Interview Continues on Page 2|pagebreak|
I wrote a blog recently about how…it was a really interesting blog, it was one of the blogs that really got the most attention of anything that I had written, and I asked is there something about yourself that you need to improve to become a better trader? I got a great response.
Really, the truly difficult challenge of trading is that a lot of times we’ve got to fix things about ourselves first. Are we patient enough, is there something that doesn’t allow us to hold winners long enough. There’s something inside of us that we’ve got to work out to become better.

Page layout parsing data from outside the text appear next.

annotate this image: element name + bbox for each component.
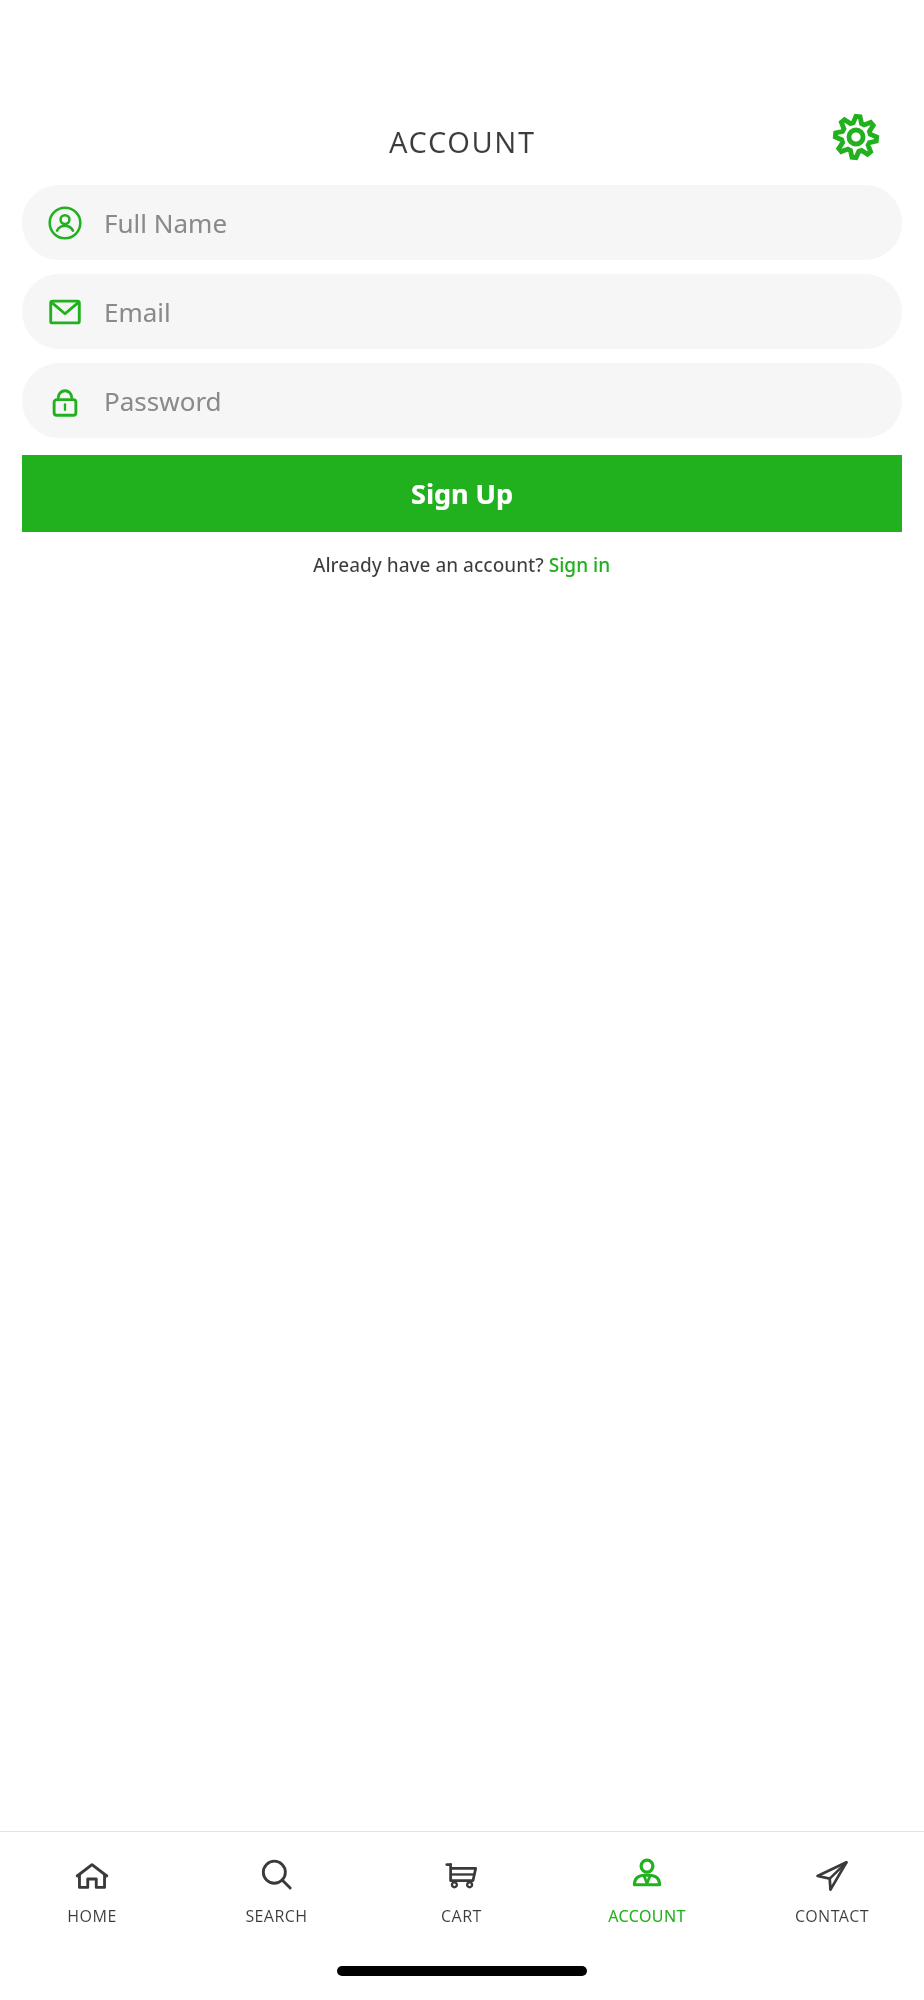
button[interactable]: SEARCH [184,1849,369,1935]
staticText: ACCOUNT [389,122,536,161]
button[interactable]: CART [369,1849,554,1935]
button[interactable]: Settings [828,109,884,165]
staticText: CART [441,1905,482,1927]
staticText: CONTACT [795,1905,869,1927]
button[interactable]: ACCOUNT [554,1849,739,1935]
staticText: ACCOUNT [608,1905,686,1927]
button[interactable]: HOME [0,1849,184,1935]
staticText: Full Name [104,205,228,240]
button[interactable]: Sign Up [22,455,902,532]
button[interactable]: Full Name [22,185,902,260]
button[interactable]: Already have an account? Sign in [313,552,611,578]
staticText: Password [104,383,222,418]
staticText: SEARCH [245,1905,308,1927]
staticText: HOME [67,1905,117,1927]
staticText: Email [104,294,171,329]
button[interactable]: Password [22,363,902,438]
staticText: Sign Up [411,475,514,512]
button[interactable]: CONTACT [739,1849,924,1935]
staticText: Already have an account? Sign in [313,552,611,578]
button[interactable]: Email [22,274,902,349]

So if I’m following my rules, I’m following my trading plan, and I don’t have a great day—maybe I’ve lost money for the day—are you saying that as long as I keep that focus on doing those good trades, the money will follow?
Yes, that’s why we wrote the book One Good Trade. You make one good trade, and then one good trade, and then one good trade.
Again, this is a journey that is a test of how good of a person you can be. It’s a very, very difficult test. There are a lot of things to enjoy along the day other than how much money you make.
You’re pretty holistic about the trading and there’s something about it that’s a little bit different than we expect of Wall Street.
How did this come about; how did you get to this point where you thought there is more to this than just P&L at the end of the day?
Because I’ve seen a lot of traders and I’ve seen the ones that do very well. I understand their mindset.
A lot of them are triathletes outside of work. A lot of them are in perfect condition. A lot of them can tell you everything you possibly would want to know about sailing. A lot of them have interests like movie making and they’re doing this on the side.
They’re elite performers. Traders are elite performers, period. They have actually mastered themselves. It just carries over to making money.